> [Task to carry out]: Every record below should be printed exactly as given.

[Records from a collection]
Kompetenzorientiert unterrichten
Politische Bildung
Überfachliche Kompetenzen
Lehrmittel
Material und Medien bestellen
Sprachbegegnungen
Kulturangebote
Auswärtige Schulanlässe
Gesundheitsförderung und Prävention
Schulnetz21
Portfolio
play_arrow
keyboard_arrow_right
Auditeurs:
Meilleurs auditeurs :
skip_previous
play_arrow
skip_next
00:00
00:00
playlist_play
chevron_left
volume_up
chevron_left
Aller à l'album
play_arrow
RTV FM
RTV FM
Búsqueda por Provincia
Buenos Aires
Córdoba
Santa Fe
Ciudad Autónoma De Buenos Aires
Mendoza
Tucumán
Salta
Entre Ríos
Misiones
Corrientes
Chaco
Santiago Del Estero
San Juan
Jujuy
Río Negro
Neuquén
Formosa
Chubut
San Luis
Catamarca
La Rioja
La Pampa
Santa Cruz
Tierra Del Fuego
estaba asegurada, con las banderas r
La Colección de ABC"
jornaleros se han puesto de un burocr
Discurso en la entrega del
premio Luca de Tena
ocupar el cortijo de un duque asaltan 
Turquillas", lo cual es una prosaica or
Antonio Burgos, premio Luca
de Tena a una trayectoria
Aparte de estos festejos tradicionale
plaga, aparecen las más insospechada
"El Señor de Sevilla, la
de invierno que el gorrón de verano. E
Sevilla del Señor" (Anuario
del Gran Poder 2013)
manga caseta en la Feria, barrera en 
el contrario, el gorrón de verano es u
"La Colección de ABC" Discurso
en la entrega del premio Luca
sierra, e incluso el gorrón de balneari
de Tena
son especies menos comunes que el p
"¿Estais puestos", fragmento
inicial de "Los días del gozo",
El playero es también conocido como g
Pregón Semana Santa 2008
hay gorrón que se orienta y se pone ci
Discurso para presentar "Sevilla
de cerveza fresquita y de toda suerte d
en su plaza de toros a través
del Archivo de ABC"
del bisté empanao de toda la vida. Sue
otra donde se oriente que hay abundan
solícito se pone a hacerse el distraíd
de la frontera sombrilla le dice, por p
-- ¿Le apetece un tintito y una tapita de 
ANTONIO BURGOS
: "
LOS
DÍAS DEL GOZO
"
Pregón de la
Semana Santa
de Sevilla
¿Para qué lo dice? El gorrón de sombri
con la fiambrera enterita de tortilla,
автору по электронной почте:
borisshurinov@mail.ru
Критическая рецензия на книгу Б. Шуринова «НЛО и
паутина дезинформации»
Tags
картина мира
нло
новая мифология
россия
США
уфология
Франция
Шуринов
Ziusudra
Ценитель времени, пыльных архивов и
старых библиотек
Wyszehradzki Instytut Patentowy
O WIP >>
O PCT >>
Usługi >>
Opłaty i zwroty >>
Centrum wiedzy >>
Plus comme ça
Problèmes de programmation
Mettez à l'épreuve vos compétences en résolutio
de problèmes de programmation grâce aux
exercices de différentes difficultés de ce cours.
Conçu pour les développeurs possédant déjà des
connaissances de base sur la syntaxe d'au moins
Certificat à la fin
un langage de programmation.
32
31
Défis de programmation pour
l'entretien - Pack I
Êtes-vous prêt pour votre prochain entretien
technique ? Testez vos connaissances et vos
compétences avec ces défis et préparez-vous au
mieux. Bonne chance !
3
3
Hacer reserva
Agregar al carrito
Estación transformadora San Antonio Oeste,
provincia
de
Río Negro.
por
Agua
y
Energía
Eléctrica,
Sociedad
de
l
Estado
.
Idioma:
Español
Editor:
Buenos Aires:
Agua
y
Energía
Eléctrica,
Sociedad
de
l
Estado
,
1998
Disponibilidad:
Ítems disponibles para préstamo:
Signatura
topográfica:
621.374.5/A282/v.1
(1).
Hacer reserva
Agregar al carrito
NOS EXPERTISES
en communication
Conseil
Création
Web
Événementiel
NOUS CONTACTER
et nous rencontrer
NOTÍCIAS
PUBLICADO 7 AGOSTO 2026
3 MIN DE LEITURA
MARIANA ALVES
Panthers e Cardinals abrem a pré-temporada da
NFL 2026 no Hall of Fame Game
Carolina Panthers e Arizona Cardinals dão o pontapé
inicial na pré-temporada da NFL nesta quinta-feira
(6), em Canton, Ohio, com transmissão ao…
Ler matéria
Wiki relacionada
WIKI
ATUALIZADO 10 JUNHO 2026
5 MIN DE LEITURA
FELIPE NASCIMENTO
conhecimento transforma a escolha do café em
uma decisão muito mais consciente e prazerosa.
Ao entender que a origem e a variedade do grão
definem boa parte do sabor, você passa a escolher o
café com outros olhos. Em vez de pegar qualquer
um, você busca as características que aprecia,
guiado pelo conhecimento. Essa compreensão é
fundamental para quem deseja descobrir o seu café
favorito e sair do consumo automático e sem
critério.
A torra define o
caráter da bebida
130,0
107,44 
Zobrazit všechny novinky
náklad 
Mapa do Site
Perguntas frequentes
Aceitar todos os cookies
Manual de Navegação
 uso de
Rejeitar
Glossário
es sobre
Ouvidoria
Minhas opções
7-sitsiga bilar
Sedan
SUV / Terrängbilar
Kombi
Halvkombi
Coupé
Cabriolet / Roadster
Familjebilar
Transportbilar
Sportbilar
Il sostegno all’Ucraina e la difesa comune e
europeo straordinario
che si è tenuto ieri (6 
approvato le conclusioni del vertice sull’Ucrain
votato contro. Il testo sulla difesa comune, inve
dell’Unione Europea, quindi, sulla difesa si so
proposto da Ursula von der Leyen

> [Solution below]:
Kompetenzorientiert unterrichten
Politische Bildung
Überfachliche Kompetenzen
Lehrmittel
Material und Medien bestellen
Sprachbegegnungen
Kulturangebote
Auswärtige Schulanlässe
Gesundheitsförderung und Prävention
Schulnetz21
Portfolio
play_arrow
keyboard_arrow_right
Auditeurs:
Meilleurs auditeurs :
skip_previous
play_arrow
skip_next
00:00
00:00
playlist_play
chevron_left
volume_up
chevron_left
Aller à l'album
play_arrow
RTV FM
RTV FM
Búsqueda por Provincia
Buenos Aires
Córdoba
Santa Fe
Ciudad Autónoma De Buenos Aires
Mendoza
Tucumán
Salta
Entre Ríos
Misiones
Corrientes
Chaco
Santiago Del Estero
San Juan
Jujuy
Río Negro
Neuquén
Formosa
Chubut
San Luis
Catamarca
La Rioja
La Pampa
Santa Cruz
Tierra Del Fuego
estaba asegurada, con las banderas r
La Colección de ABC"
jornaleros se han puesto de un burocr
Discurso en la entrega del
premio Luca de Tena
ocupar el cortijo de un duque asaltan 
Turquillas", lo cual es una prosaica or
Antonio Burgos, premio Luca
de Tena a una trayectoria
Aparte de estos festejos tradicionale
plaga, aparecen las más insospechada
"El Señor de Sevilla, la
de invierno que el gorrón de verano. E
Sevilla del Señor" (Anuario
del Gran Poder 2013)
manga caseta en la Feria, barrera en 
el contrario, el gorrón de verano es u
"La Colección de ABC" Discurso
en la entrega del premio Luca
sierra, e incluso el gorrón de balneari
de Tena
son especies menos comunes que el p
"¿Estais puestos", fragmento
inicial de "Los días del gozo",
El playero es también conocido como g
Pregón Semana Santa 2008
hay gorrón que se orienta y se pone ci
Discurso para presentar "Sevilla
de cerveza fresquita y de toda suerte d
en su plaza de toros a través
del Archivo de ABC"
del bisté empanao de toda la vida. Sue
otra donde se oriente que hay abundan
solícito se pone a hacerse el distraíd
de la frontera sombrilla le dice, por p
-- ¿Le apetece un tintito y una tapita de 
ANTONIO BURGOS
: "
LOS
DÍAS DEL GOZO
"
Pregón de la
Semana Santa
de Sevilla
¿Para qué lo dice? El gorrón de sombri
con la fiambrera enterita de tortilla,
автору по электронной почте:
borisshurinov@mail.ru
Критическая рецензия на книгу Б. Шуринова «НЛО и
паутина дезинформации»
Tags
картина мира
нло
новая мифология
россия
США
уфология
Франция
Шуринов
Ziusudra
Ценитель времени, пыльных архивов и
старых библиотек
Wyszehradzki Instytut Patentowy
O WIP >>
O PCT >>
Usługi >>
Opłaty i zwroty >>
Centrum wiedzy >>
Plus comme ça
Problèmes de programmation
Mettez à l'épreuve vos compétences en résolutio
de problèmes de programmation grâce aux
exercices de différentes difficultés de ce cours.
Conçu pour les développeurs possédant déjà des
connaissances de base sur la syntaxe d'au moins
Certificat à la fin
un langage de programmation.
32
31
Défis de programmation pour
l'entretien - Pack I
Êtes-vous prêt pour votre prochain entretien
technique ? Testez vos connaissances et vos
compétences avec ces défis et préparez-vous au
mieux. Bonne chance !
3
3
Hacer reserva
Agregar al carrito
Estación transformadora San Antonio Oeste,
provincia
de
Río Negro.
por
Agua
y
Energía
Eléctrica,
Sociedad
de
l
Estado
.
Idioma:
Español
Editor:
Buenos Aires:
Agua
y
Energía
Eléctrica,
Sociedad
de
l
Estado
,
1998
Disponibilidad:
Ítems disponibles para préstamo:
Signatura
topográfica:
621.374.5/A282/v.1
(1).
Hacer reserva
Agregar al carrito
NOS EXPERTISES
en communication
Conseil
Création
Web
Événementiel
NOUS CONTACTER
et nous rencontrer
NOTÍCIAS
PUBLICADO 7 AGOSTO 2026
3 MIN DE LEITURA
MARIANA ALVES
Panthers e Cardinals abrem a pré-temporada da
NFL 2026 no Hall of Fame Game
Carolina Panthers e Arizona Cardinals dão o pontapé
inicial na pré-temporada da NFL nesta quinta-feira
(6), em Canton, Ohio, com transmissão ao…
Ler matéria
Wiki relacionada
WIKI
ATUALIZADO 10 JUNHO 2026
5 MIN DE LEITURA
FELIPE NASCIMENTO
conhecimento transforma a escolha do café em
uma decisão muito mais consciente e prazerosa.
Ao entender que a origem e a variedade do grão
definem boa parte do sabor, você passa a escolher o
café com outros olhos. Em vez de pegar qualquer
um, você busca as características que aprecia,
guiado pelo conhecimento. Essa compreensão é
fundamental para quem deseja descobrir o seu café
favorito e sair do consumo automático e sem
critério.
A torra define o
caráter da bebida
130,0
107,44 
Zobrazit všechny novinky
náklad 
Mapa do Site
Perguntas frequentes
Aceitar todos os cookies
Manual de Navegação
 uso de
Rejeitar
Glossário
es sobre
Ouvidoria
Minhas opções
7-sitsiga bilar
Sedan
SUV / Terrängbilar
Kombi
Halvkombi
Coupé
Cabriolet / Roadster
Familjebilar
Transportbilar
Sportbilar
Il sostegno all’Ucraina e la difesa comune e
europeo straordinario
che si è tenuto ieri (6 
approvato le conclusioni del vertice sull’Ucrain
votato contro. Il testo sulla difesa comune, inve
dell’Unione Europea, quindi, sulla difesa si so
proposto da Ursula von der Leyen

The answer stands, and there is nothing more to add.